In the past, others have proposed systems for detecting the presence of an individual relative to a vehicle (such as for example U.S. Patent Application Publication No. 2010/0221071, the disclosure of which is incorporated by reference). This and other systems like it have typically focused on disabling the operation of the machine entirely upon detecting the presence of an individual at a particular location.
This disclosure proposes a system whereby a machine or vehicle may still be used for certain operations while ensuring that it is not used in a manner that would interfere with a person at a particular location relative to the machine or vehicle. The system would provide reliable operation and would be easy to install on any machine, including even in a retrofit situation.
SUMMARYAccording to one aspect of the disclosure, a system for remotely operating a machine is provided. The system may comprises at least one first emitter for emitting a first signal corresponding to a first zone adjacent to the machine. A transmitter is provided for receiving the first signal emitted by the emitter, the transmitter being adapted for issuing commands for controlling the machine and also indicating the presence of the transmitter in the first zone. A controller is also provided for controlling the machine based on the control signals from the transmitter based on the presence of the transmitter in the first zone.

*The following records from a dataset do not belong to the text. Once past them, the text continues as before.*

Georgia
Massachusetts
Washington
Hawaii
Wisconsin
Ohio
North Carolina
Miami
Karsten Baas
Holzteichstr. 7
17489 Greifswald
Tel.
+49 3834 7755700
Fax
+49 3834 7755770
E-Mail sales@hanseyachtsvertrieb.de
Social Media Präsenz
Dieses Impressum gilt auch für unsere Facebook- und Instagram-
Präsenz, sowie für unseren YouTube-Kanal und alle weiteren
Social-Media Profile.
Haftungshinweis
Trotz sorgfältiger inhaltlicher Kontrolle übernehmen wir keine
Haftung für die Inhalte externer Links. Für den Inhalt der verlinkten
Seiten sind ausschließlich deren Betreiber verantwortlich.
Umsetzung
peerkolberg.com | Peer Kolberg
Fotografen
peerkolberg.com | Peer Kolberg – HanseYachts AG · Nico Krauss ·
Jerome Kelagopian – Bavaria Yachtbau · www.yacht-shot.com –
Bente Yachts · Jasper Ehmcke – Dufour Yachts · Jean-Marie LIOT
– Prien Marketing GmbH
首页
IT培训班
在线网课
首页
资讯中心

In one embodiment, the controller is adapted for preventing any part of the machine from moving to the first zone when the transmitter is indicated therein. A second emitter may also be provided for emitting a second signal corresponding to a second zone adjacent to the machine. The controller may be further adapted for controlling the machine based on the control signals from the transmitter based on the presence of the transmitter in the first zone.

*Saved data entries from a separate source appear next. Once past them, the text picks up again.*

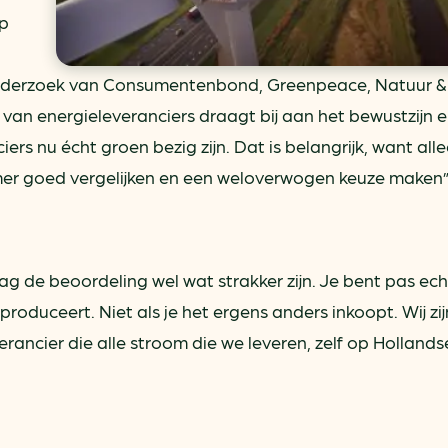
op
 onderzoek van Consumentenbond, Greenpeace, Natuur & 
an energieleveranciers draagt bij aan het bewustzijn 
iers nu écht groen bezig zijn. Dat is belangrijk, want all
r goed vergelijken en een weloverwogen keuze maken”
g de beoordeling wel wat strakker zijn. Je bent pas ec
produceert. Niet als je het ergens anders inkoopt. Wij zij
ancier die alle stroom die we leveren, zelf op Hollands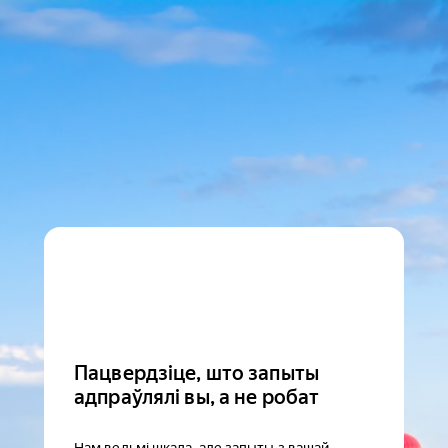
Пацвердзіце, што запыты
адпраўлялі вы, а не робат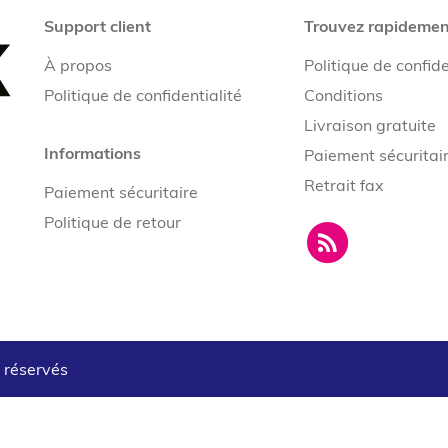
Support client
Trouvez rapidemen
À propos
Politique de confide
Politique de confidentialité
Conditions
Livraison gratuite
Informations
Paiement sécuritai
Retrait fax
Paiement sécuritaire
Politique de retour
s réservés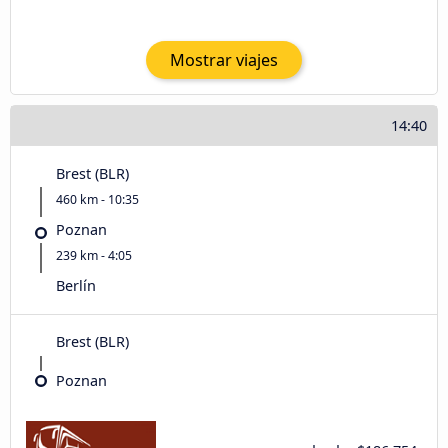
Mostrar viajes
14:40
Brest (BLR)
460 km - 10:35
Poznan
239 km - 4:05
Berlín
Brest (BLR)
Poznan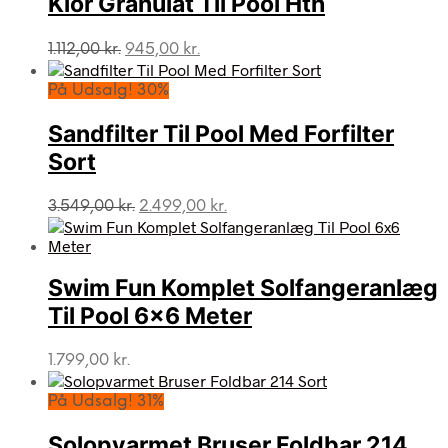
Klor Granulat Til Pool Hth
Den
Den
1.112,00
kr.
945,00
kr.
oprindelige
aktuelle
pris
pris
På Udsalg! 30%
var:
er:
1.112,00 kr..
945,00 kr..
Sandfilter Til Pool Med Forfilter
Sort
Den
Den
3.549,00
kr.
2.499,00
kr.
oprindelige
aktuelle
pris
pris
var:
er:
Swim Fun Komplet Solfangeranlæg
3.549,00 kr..
2.499,00 kr..
Til Pool 6×6 Meter
1.799,00
kr.
På Udsalg! 31%
Solopvarmet Bruser Foldbar 214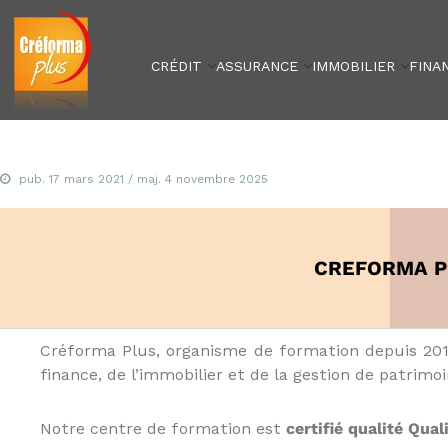
Créforma Plus
C
r
é
CRÉDIT
ASSURANCE
IMMOBILIER
FINA
f
o
r
m
a
P
pub.
17 mars 2021
/ maj.
4 novembre 2025
l
u
s
,
CREFORMA PL
s
p
é
c
Créforma Plus, organisme de formation depuis 2014
i
finance, de l’immobilier et de la gestion de patrimoi
a
l
Notre centre de formation est
certifié qualité Qual
i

A receiver may be provided for receiving the commands from the transmitter and providing the commands to the controller. An indicator may also be provided for indicating the presence of the transmitter in the first zone. The transmitter may include one or more inputs for controlling the machine. The transmitter may comprise a hand-held, portable unit. The controller may be adapted for allowing the machine to operate in any zone other than the first zone. The emitter may comprises an infrared emitter for emitting a signal indicative of the first zone.
According to a further aspect of the disclosure, a system comprises a vehicle and at least one first emitter for emitting a first signal corresponding to a first zone adjacent to the vehicle. The system may further include a transmitter for receiving the first signal emitted by the emitter. The transmitter may be adapted for issuing commands for controlling the vehicle and also indicating the presence of the transmitter in the first zone. A controller is provided for controlling the vehicle based on the control signals from the transmitter based on the presence of the transmitter in the first zone.
In one embodiment, the vehicle is selected from the group consisting of a scaler, a bolter, a hauler, a scoop, a lifter, a jumbo drill, or any combination thereof. The vehicle may include a boom adapted for moving to the first zone, and the controller is adapted for preventing the boom from moving to the first zone when the transmitter is present therein. In such case where the vehicle includes a boom, the controller may be adapted for enabling the operation of the boom when the transmitter is present in the first zone.
A plurality of zones may be defined adjacent to the vehicle, and an emitter is associated with each zone. The or each emitter may be attached to the vehicle at a location corresponding to the associated zone. The vehicle may also include controls for controlling the operation of the vehicle, and the transmitter is adapted for controlling the vehicle at a location remote from the controls.
Still a further aspect of the disclosure pertains to a method of controlling a machine. The method comprises detecting the presence of a transmitter for transmitting commands to the machine in a particular zone relative to the machine and enabling the machine to operate in a predetermined manner based on the detected presence of the transmitter in the particular zone.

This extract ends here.